Currently, different studies support the development of site-specific allometric equations (Djomo and Chimi 2017; Ngomanda et al. 2014). In sub-Saharan Africa, scarcity of site-specific allometric equations was the major reason for adopting the pan-tropical generic equations. However, the application of pan-tropical generalized allometric equations was confirmed to cause great bias in biomass prediction (Fayolle et al. 2013; Henry et al. 2010). According to Alvarez et al. (2012), the higher bias was observed associated to the application of Chave’s model II, the AGB was overestimated by approximately 300–400% for two tropical forest sites. This also confirms the importance of species- and site-specific allometric equations formulating for tropical forests in order to avoid the systematic errors related to the generic pan-tropical equations. The different sources of intra-specific variability in a forest are an important factor for the formulation of different species-specific allometric equations. Generally, the variability in morphology and adaptation strategies exists among different tree species of a site associated with environmental and anthropogenic factors (De-Miguel et al. 2013; Henry et al. 2011).

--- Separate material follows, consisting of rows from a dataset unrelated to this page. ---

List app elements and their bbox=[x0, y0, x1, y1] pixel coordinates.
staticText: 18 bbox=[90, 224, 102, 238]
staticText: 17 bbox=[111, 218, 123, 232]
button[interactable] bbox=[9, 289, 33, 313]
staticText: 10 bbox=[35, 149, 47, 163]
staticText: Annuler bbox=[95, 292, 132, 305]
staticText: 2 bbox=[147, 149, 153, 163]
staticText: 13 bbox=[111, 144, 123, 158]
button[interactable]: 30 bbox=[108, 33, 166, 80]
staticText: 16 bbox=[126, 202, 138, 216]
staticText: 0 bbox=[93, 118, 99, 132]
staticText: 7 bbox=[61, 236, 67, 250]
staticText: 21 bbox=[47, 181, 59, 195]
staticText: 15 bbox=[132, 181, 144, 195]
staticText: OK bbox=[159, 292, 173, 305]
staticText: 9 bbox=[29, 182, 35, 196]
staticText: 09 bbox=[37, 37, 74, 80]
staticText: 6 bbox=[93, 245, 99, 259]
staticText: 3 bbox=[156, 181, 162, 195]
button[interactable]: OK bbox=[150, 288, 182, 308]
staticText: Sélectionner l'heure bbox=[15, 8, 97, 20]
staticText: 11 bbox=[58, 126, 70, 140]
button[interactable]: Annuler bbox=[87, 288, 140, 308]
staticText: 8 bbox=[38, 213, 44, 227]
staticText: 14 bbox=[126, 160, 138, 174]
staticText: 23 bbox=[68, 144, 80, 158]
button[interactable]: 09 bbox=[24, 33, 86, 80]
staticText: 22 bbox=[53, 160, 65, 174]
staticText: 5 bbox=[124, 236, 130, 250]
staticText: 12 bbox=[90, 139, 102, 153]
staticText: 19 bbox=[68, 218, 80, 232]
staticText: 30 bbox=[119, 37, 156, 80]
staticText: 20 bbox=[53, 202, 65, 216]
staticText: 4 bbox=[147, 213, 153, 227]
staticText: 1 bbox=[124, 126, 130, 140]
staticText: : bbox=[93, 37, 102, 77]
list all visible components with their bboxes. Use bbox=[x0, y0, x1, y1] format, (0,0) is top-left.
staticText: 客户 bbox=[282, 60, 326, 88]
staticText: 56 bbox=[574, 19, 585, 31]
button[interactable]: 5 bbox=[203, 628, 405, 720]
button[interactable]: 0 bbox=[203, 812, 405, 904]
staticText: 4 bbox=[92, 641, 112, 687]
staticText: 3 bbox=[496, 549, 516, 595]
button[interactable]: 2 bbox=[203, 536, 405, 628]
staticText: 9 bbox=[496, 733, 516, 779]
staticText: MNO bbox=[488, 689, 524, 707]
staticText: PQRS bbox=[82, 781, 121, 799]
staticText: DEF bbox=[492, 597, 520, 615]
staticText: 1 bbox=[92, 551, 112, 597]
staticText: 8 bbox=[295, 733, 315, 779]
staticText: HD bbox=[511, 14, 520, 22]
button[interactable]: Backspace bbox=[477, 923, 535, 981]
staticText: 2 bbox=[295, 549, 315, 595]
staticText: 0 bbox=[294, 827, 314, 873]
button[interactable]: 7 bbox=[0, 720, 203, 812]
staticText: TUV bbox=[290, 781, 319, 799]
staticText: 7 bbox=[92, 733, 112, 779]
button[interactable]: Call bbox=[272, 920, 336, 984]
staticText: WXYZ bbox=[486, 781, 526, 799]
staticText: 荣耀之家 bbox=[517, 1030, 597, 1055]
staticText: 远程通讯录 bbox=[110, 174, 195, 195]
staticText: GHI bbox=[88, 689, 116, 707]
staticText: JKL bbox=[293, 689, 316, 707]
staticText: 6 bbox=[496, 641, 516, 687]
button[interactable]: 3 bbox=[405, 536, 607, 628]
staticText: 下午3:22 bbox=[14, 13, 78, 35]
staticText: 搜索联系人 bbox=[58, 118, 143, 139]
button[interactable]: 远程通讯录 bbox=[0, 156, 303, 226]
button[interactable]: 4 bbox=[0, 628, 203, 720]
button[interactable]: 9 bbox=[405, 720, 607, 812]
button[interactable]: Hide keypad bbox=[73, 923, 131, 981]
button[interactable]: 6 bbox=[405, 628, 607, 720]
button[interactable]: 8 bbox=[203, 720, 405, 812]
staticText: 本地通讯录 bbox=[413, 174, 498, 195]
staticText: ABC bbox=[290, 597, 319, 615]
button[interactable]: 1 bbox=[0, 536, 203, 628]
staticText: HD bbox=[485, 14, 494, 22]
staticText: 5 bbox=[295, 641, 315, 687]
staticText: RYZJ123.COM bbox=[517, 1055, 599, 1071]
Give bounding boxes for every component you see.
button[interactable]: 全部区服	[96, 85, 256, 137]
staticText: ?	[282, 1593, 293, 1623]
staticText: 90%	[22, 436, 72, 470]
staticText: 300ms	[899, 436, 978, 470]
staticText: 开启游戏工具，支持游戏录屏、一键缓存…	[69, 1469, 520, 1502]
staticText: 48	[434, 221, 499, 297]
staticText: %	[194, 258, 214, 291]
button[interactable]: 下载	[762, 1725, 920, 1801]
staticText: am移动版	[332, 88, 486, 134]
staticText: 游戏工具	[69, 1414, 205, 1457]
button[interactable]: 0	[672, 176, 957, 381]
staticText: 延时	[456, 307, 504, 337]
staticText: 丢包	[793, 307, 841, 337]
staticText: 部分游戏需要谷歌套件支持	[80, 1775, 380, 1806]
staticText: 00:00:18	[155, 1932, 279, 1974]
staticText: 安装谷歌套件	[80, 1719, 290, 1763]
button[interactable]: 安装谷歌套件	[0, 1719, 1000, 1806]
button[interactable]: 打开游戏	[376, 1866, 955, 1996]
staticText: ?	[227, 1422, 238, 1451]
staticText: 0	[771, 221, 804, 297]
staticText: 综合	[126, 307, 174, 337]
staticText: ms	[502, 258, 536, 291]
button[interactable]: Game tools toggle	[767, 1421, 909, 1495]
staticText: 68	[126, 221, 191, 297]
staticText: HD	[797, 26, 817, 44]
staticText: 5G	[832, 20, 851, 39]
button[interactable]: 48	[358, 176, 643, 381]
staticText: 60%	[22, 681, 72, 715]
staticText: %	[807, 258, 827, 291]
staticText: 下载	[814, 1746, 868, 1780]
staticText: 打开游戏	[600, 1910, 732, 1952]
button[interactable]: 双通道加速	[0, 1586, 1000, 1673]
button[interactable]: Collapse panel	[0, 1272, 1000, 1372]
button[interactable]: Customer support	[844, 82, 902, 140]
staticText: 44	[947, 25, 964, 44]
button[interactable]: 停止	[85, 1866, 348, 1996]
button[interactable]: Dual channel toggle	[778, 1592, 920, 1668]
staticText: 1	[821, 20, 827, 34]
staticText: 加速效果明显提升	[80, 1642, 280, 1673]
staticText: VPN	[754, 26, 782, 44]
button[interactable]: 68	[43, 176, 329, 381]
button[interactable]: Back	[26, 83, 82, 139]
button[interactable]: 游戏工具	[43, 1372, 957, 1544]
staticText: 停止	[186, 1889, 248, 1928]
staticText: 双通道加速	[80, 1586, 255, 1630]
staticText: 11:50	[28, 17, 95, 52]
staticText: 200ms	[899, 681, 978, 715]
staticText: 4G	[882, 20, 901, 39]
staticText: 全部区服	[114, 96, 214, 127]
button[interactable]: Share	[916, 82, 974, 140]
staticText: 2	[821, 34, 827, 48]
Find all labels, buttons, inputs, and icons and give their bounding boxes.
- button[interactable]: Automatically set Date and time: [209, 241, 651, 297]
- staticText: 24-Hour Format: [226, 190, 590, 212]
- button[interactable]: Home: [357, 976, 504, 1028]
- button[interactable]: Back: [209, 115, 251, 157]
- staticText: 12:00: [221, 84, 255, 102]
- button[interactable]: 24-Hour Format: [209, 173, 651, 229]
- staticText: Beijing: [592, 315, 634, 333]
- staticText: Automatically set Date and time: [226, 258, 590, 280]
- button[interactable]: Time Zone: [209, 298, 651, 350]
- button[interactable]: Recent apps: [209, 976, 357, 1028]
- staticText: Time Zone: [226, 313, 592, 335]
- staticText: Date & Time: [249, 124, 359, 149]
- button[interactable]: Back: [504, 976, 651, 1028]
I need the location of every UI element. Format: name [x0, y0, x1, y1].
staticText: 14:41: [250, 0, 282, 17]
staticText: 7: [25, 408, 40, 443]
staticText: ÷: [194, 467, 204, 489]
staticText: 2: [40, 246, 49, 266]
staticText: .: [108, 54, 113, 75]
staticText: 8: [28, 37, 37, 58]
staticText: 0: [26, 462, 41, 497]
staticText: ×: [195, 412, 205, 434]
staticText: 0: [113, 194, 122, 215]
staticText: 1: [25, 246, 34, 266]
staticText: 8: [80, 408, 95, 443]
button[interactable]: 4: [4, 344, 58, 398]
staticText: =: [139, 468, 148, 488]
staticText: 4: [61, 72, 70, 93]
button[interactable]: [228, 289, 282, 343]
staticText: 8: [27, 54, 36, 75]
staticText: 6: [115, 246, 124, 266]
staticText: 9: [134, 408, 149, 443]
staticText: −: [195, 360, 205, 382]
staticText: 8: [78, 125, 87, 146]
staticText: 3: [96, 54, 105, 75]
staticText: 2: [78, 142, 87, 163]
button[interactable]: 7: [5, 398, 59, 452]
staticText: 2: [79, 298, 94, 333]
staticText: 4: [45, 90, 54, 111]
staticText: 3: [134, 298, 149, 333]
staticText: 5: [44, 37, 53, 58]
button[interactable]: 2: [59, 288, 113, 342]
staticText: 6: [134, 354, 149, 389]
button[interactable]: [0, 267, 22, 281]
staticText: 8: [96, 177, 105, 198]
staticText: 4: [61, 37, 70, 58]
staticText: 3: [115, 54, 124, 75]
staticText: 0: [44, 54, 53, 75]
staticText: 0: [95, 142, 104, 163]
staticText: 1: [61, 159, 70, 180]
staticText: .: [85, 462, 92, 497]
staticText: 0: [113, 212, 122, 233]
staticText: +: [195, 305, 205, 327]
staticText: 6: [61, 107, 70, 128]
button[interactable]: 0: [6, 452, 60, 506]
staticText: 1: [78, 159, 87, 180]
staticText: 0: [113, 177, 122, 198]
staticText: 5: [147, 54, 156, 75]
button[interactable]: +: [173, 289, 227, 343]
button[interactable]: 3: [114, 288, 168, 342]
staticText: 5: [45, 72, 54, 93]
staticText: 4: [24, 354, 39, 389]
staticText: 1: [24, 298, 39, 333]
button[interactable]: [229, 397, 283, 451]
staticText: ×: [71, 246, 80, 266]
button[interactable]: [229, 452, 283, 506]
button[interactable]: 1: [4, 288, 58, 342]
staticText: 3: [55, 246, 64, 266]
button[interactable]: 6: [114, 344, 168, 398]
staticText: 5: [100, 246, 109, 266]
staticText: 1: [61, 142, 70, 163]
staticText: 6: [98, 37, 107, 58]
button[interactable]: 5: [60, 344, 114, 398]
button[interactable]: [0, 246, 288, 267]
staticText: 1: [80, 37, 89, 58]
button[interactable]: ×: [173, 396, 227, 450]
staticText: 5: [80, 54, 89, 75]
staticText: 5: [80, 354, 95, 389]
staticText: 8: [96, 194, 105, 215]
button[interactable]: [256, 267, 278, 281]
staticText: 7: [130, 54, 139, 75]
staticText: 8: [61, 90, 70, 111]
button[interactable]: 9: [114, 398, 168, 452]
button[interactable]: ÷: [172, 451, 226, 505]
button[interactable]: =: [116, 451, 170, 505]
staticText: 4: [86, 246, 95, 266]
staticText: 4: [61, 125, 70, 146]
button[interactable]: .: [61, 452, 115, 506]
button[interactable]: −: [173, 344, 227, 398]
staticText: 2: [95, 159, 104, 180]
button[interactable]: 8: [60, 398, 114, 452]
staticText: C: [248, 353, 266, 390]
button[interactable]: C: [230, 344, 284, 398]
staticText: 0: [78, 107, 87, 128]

Conclusions and recommendations

Conclusion

Application of allometric equations is the primary step for precisely estimating forest biomass and carbon stock. However, adopting the pantropical multispecies allometric equation generates bias when applied to different forest sites. Formulating species- and site-specific allometric equations is the best approach to accurately quantify AGB of forests. The semi-destructive methodology was employed to generate dataset for this study. Eight biomass regression models were developed and tested for model goodness of fit. All selected models have achieved the model performance statistics. Allometric equations formulated by regressing AGB against multiple and compound variables were found robust in predicting. Comparison between allometric equations showed that a generalized equation generated more bias in predicting AGB. Therefore, formulated equations are fitted as species-specific equation in Moist Evergreen Montane Rainforest Ecosystem and site-specific equation in Afromontane Rainforest of south-western Ethiopia.

Recommendations

The national forest biomass and carbon stock assessment have been practiced by applying generalized allometric equations. However, Ethiopia is known for its diverse vegetation ecosystems and associated high diversity of woody plants. Therefore, it was recommended that formulating a species-specific allometric equation for all tree species is crucial step for better assessment of AGB and carbon storage of forests. It is desirable to meet the national and international reporting requirement of greenhouse gas inventories in response to the current global efforts of mitigation.

Acknowledgments

The authors would like to acknowledge Oromia Forest and Wildlife Enterprise (OFWE) for their technical and material support during data collection. The authors also would like to acknowledge those individuals involved in data collection.

Disclosure statement

Authors declare that there is no conflict of interest.